▼

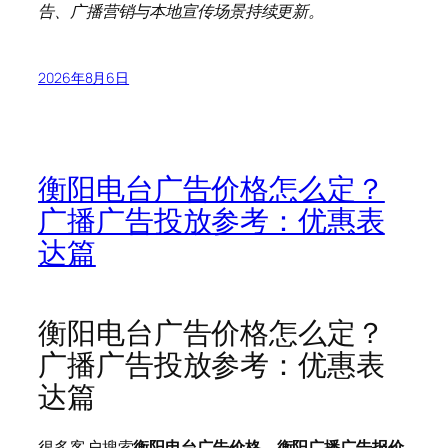
告、广播营销与本地宣传场景持续更新。
2026年8月6日
衡阳电台广告价格怎么定？
广播广告投放参考：优惠表
达篇
衡阳电台广告价格怎么定？
广播广告投放参考：优惠表
达篇
很多客户搜索
衡阳电台广告价格
、
衡阳广播广告报价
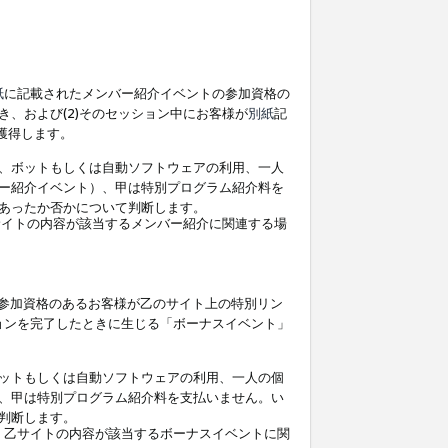
紙
に記載されたメンバー紹介イベントの参加資格の
、および(2)そのセッション中にお客様が
別紙
記
を獲得します。
、ボットもしくは自動ソフトウェアの利用、一人
ー紹介イベント）、甲は特別プログラム紹介料を
あったか否かについて判断します。
イトの内容が該当するメンバー紹介に関連する場
参加資格のあるお客様が乙のサイト上の特別リン
ョンを完了したときに生じる「ボーナスイベント」
ットもしくは自動ソフトウェアの利用、一人の個
、甲は特別プログラム紹介料を支払いません。い
判断します。
、乙サイトの内容が該当するボーナスイベントに関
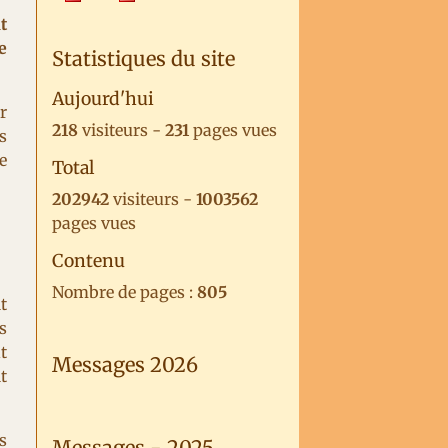
t
e
Statistiques du site
Aujourd'hui
r
218
visiteurs -
231
pages vues
s
e
Total
202942
visiteurs -
1003562
pages vues
Contenu
Nombre de pages :
805
t
s
t
Messages 2026
t
s
Messages - 2025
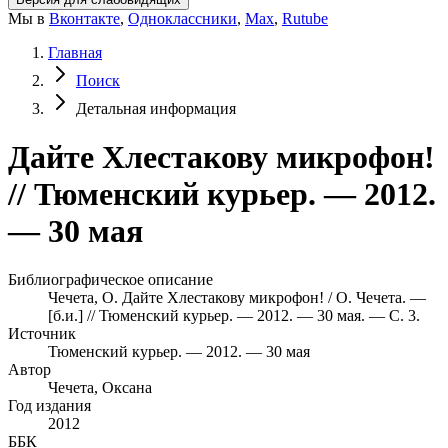
Мы в
Вконтакте
,
Одноклассники
,
Max
,
Rutube
Главная
Поиск
Детальная информация
Дайте Хлестакову микрофон!
// Тюменский курьер. — 2012.
— 30 мая
Библиографическое описание
Чечета, О. Дайте Хлестакову микрофон! / О. Чечета. —
[б.и.] // Тюменский курьер. — 2012. — 30 мая. — С. 3.
Источник
Тюменский курьер. — 2012. — 30 мая
Автор
Чечета, Оксана
Год издания
2012
ББК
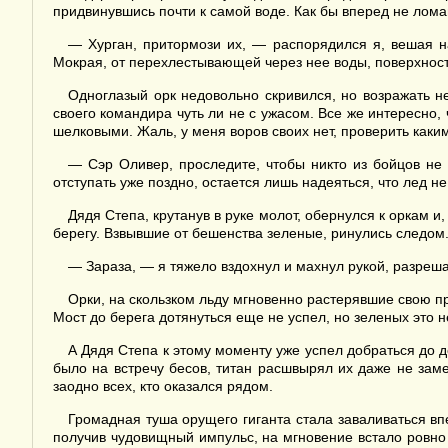
придвинувшись почти к самой воде. Как бы вперед не ломан
— Хурган, притормози их, — распорядился я, вешая на
Мокрая, от перехлестывающей через нее воды, поверхнос
Одноглазый орк недовольно скривился, но возражать н
своего командира чуть ли не с ужасом. Все же интересно, 
шелковыми. Жаль, у меня воров своих нет, проверить каки
— Сэр Оливер, проследите, чтобы никто из бойцов не 
отступать уже поздно, остается лишь надеяться, что лед не
Дядя Степа, крутанув в руке молот, обернулся к оркам и
берегу. Взвывшие от бешенства зеленые, ринулись следом.
— Зараза, — я тяжело вздохнул и махнул рукой, разреш
Орки, на скользком льду мгновенно растерявшие свою пры
Мост до берега дотянуться еще не успел, но зеленых это н
А Дядя Степа к этому моменту уже успел добраться до д
было на встречу бесов, титан расшвырял их даже не зам
заодно всех, кто оказался рядом.
Громадная туша орущего гиганта стала заваливаться впе
получив чудовищный импульс, на мгновение встало ровно 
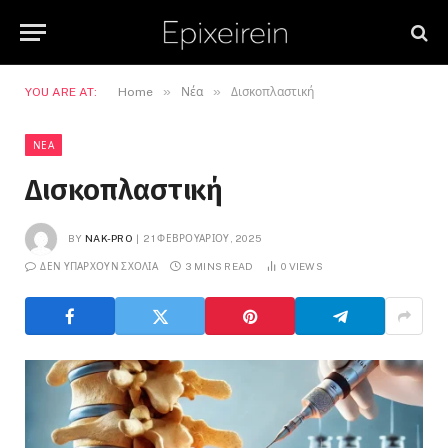
»
»
YOU ARE AT:
Home
Νέα
Δισκοπλαστική
ΝΈΑ
Δισκοπλαστική
BY
NAK-PRO
21 ΦΕΒΡΟΥΑΡΊΟΥ, 2025
ΔΕΝ ΥΠΆΡΧΟΥΝ ΣΧΌΛΙΑ
3 MINS READ
0
VIEWS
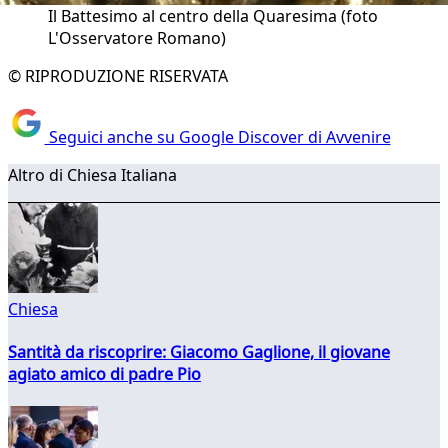
Il Battesimo al centro della Quaresima (foto
L'Osservatore Romano)
© RIPRODUZIONE RISERVATA
Seguici anche su Google Discover di Avvenire
Altro di Chiesa Italiana
Chiesa
Santità da riscoprire: Giacomo Gaglione, il giovane
agiato amico di padre Pio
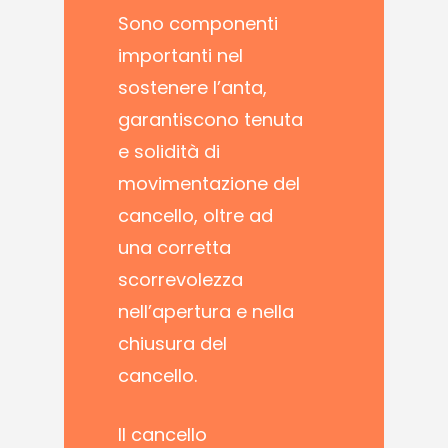
Sono componenti
importanti nel
sostenere l’anta,
garantiscono tenuta
e solidità di
movimentazione del
cancello, oltre ad
una corretta
scorrevolezza
nell’apertura e nella
chiusura del
cancello.
Il cancello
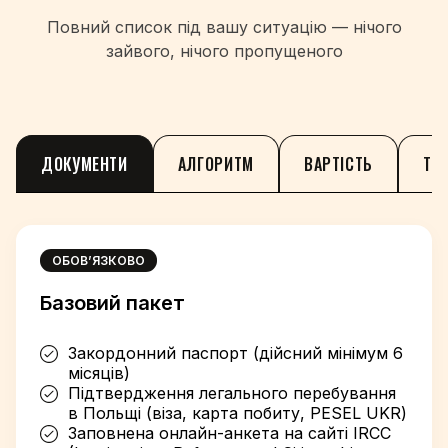
Повний список під вашу ситуацію — нічого
зайвого, нічого пропущеного
ДОКУМЕНТИ
АЛГОРИТМ
ВАРТІСТЬ
ТЕ
ОБОВ’ЯЗКОВО
Базовий пакет
Закордонний паспорт (дійсний мінімум 6
місяців)
Підтвердження легального перебування
в Польщі (віза, карта побиту, PESEL UKR)
Заповнена онлайн-анкета на сайті IRCC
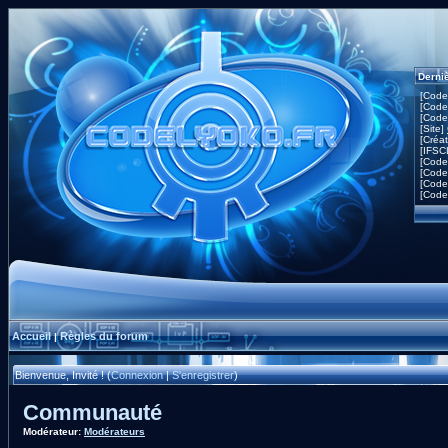
Derni
[Code
[Code
[Code
[Site]
[Créa
[IFSC
[Code
[Code
[Code
[Code
Accueil
Règles du forum
|
Bienvenue, Invité ! (
Connexion
|
S'enregistrer
)
Communauté
Modérateur:
Modérateurs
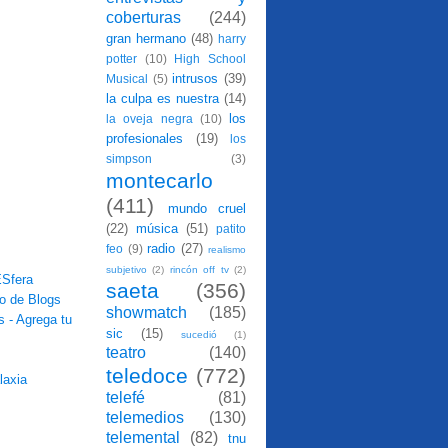
coberturas
(244)
gran hermano
(48)
harry
potter
(10)
High School
intrusos
(39)
Musical
(5)
la culpa es nuestra
(14)
los
la oveja negra
(10)
profesionales
(19)
los
simpson
(3)
montecarlo
(411)
mundo cruel
(22)
música
(51)
patito
radio
(27)
feo
(9)
realismo
subjetivo
(2)
rincón off tv
(2)
saeta
(356)
showmatch
(185)
sic
(15)
sucedió
(1)
teatro
(140)
teledoce
(772)
telefé
(81)
telemedios
(130)
telemental
(82)
tnu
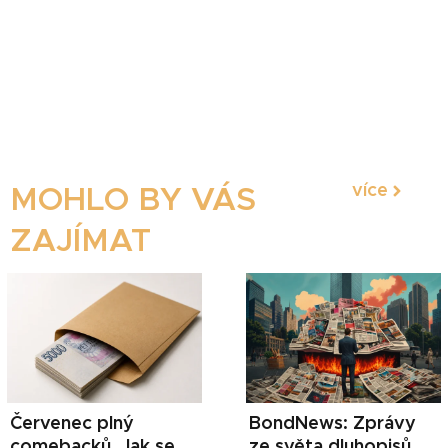
více
MOHLO BY VÁS
ZAJÍMAT
Červenec plný
BondNews: Zprávy
comebacků. Jak se
ze světa dluhopisů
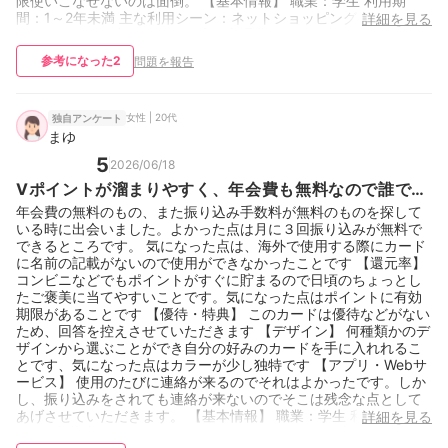
限使いこなせないのは面倒。 【基本情報】 職業：学生 利用期
間：1～2年未満 主な利用シーン：ネットショッピング、コンビ
詳細を見る
ニ、アパレル（衣服）、飲食店、交通費、旅行・出張、電子マネ
ー・スマホ決済へのチャージ（楽天ペイ、PayPayなど） 月間利
参考になった
2
問題を報告
用額：5〜10万円未満 重要視しているポイント：現在使っている
銀行口座やサービスとグループが同じで使いやすい 保有カード枚
数：2枚
女性 | 20代
独自アンケート
まゆ
5
2026/06/18
Vポイントが溜まりやすく、年会費も無料なので誰でも
気軽に作ることができます
年会費の無料のもの、また振り込み手数料が無料のものを探して
いる時に出会いました。よかった点は月に３回振り込みが無料で
できるところです。 気になった点は、海外で使用する際にカード
に名前の記載がないので使用ができなかったことです 【還元率】
コンビニなどでもポイントがすぐに貯まるので日頃のちょっとし
たご褒美に当てやすいことです。気になった点はポイントに有効
期限があることです 【優待・特典】 このカードは優待などがない
ため、回答を控えさせていただきます 【デザイン】 何種類かのデ
ザインから選ぶことができ自分の好みのカードを手に入れれるこ
とです、気になった点はカラーが少し独特です 【アプリ・Webサ
ービス】 使用のたびに連絡が来るのでそれはよかったです。しか
し、振り込みをされても連絡が来ないのでそこは残念な点として
あげさせていただきます。 【基本情報】 職業：学生 利用期間：1
詳細を見る
～2年未満 主な利用シーン：電子マネー・スマホ決済へのチャー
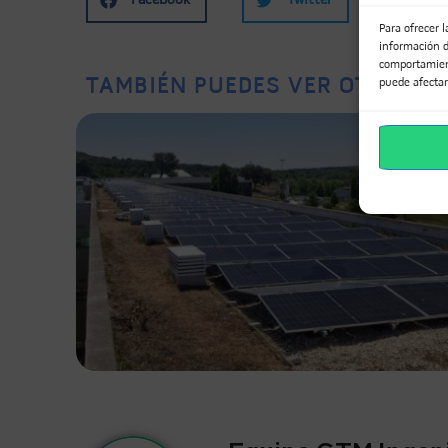
Facebook
Twitter
Li
Para ofrecer 
información d
comportamient
TAMBIÉN PUEDES VER OTROS PR
puede afectar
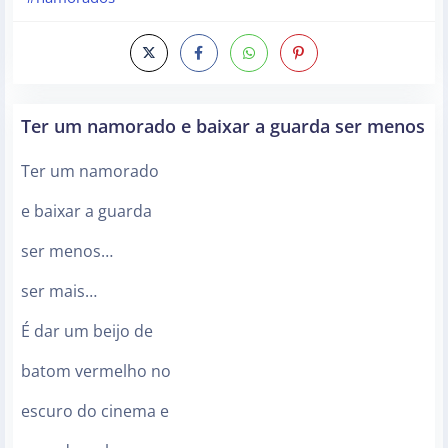
Ter um namorado e baixar a guarda ser menos
Ter um namorado
e baixar a guarda
ser menos…
ser mais…
É dar um beijo de
batom vermelho no
escuro do cinema e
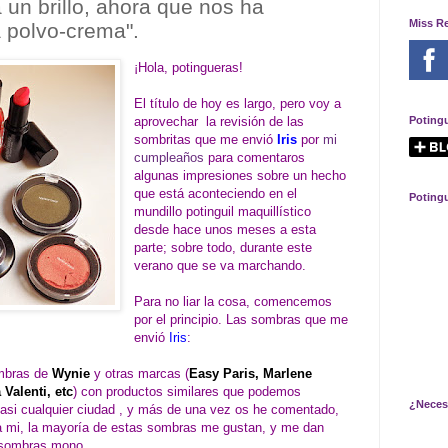
 un brillo, ahora que nos ha
Miss R
a polvo-crema".
¡Hola, potingueras!
El título de hoy es largo, pero voy a
aprovechar la revisión de las
Poting
sombritas que me envió
Iris
por
mi
cumpleaños
para comentaros
algunas impresiones sobre un hecho
que está aconteciendo en el
Poting
mundillo potinguil maquillístico
desde hace unos meses a esta
parte; sobre todo, durante este
verano que se va marchando.
Para no liar la cosa, comencemos
por el principio. Las sombras que me
envió
Iris
:
mbras de
Wynie
y otras marcas
(
Easy Paris, Marlene
 Valenti, etc
)
con productos similares que podemos
¿Neces
casi cualquier ciudad , y más de una vez os he comentado,
, a mi, la mayoría de estas sombras me gustan, y me dan
s sombras mono.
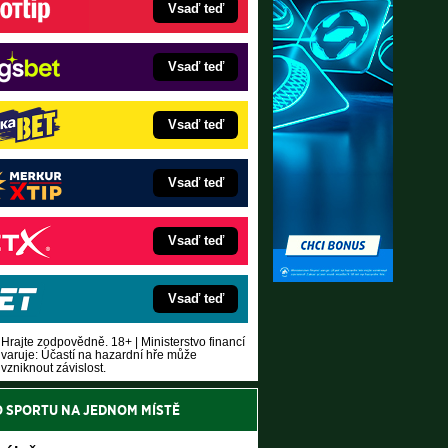
Vsaď teď
Vsaď teď
Vsaď teď
Vsaď teď
Vsaď teď
Vsaď teď
Hrajte zodpovědně. 18+ | Ministerstvo financí
varuje: Účastí na hazardní hře může
vzniknout závislost.
O SPORTU NA JEDNOM MÍSTĚ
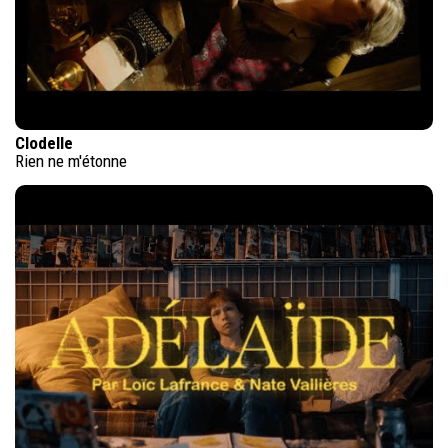
Clodelle
Rien ne m'étonne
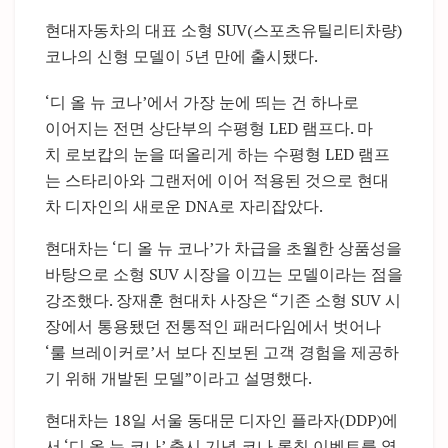
현대자동차의 대표 소형 SUV(스포츠유틸리티차량)
코나의 신형 모델이 5년 만에 출시됐다.
‘디 올 뉴 코나’에서 가장 눈에 띄는 건 하나로
이어지는 전면 상단부의 수평형 LED 램프다. 마
치 로보캅의 눈을 떠올리게 하는 수평형 LED 램프
는 스타리아와 그랜저에 이어 적용된 것으로 현대
차 디자인의 새로운 DNA로 자리잡았다.
현대차는 ‘디 올 뉴 코나’가 차급을 초월한 상품성을
바탕으로 소형 SUV 시장을 이끄는 모델이라는 점을
강조했다. 장재훈 현대차 사장은 “기존 소형 SUV 시
장에서 통용됐던 전통적인 패러다임에서 벗어나
‘룰 브레이커로’서 보다 진보된 고객 경험을 제공하
기 위해 개발된 모델”이라고 설명했다.
현대차는 18일 서울 동대문 디자인 플라자(DDP)에
서 ‘디 올 뉴 코나’ 출시 기념 코나 론칭 이벤트를 열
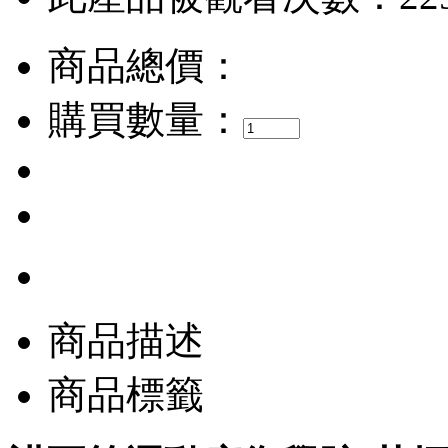
商品總價：
購買數量：
商品描述
商品標籤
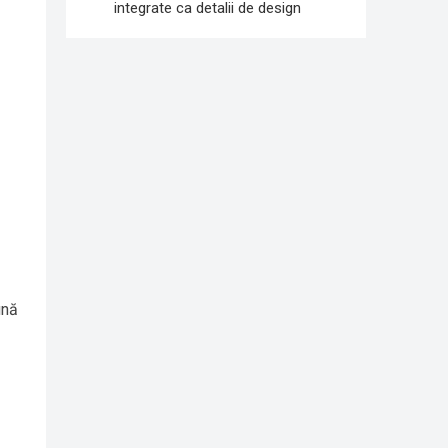
integrate ca detalii de design
ună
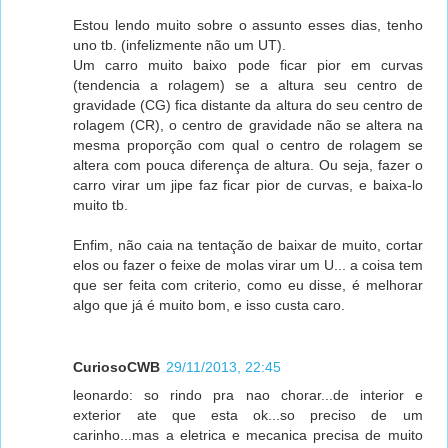
Estou lendo muito sobre o assunto esses dias, tenho
uno tb. (infelizmente não um UT).
Um carro muito baixo pode ficar pior em curvas
(tendencia a rolagem) se a altura seu centro de
gravidade (CG) fica distante da altura do seu centro de
rolagem (CR), o centro de gravidade não se altera na
mesma proporção com qual o centro de rolagem se
altera com pouca diferença de altura. Ou seja, fazer o
carro virar um jipe faz ficar pior de curvas, e baixa-lo
muito tb.
Enfim, não caia na tentação de baixar de muito, cortar
elos ou fazer o feixe de molas virar um U... a coisa tem
que ser feita com criterio, como eu disse, é melhorar
algo que já é muito bom, e isso custa caro.
CuriosoCWB
29/11/2013, 22:45
leonardo: so rindo pra nao chorar...de interior e
exterior ate que esta ok...so preciso de um
carinho...mas a eletrica e mecanica precisa de muito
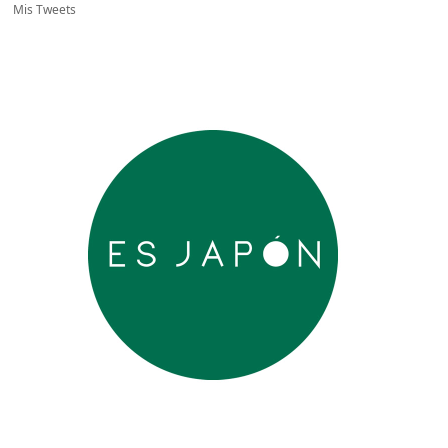
Mis Tweets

▲

Directions:
Go through the entries and copy every line with "cancello".

Output of the task:
cancello, oltre ad
cancello.
Il cancello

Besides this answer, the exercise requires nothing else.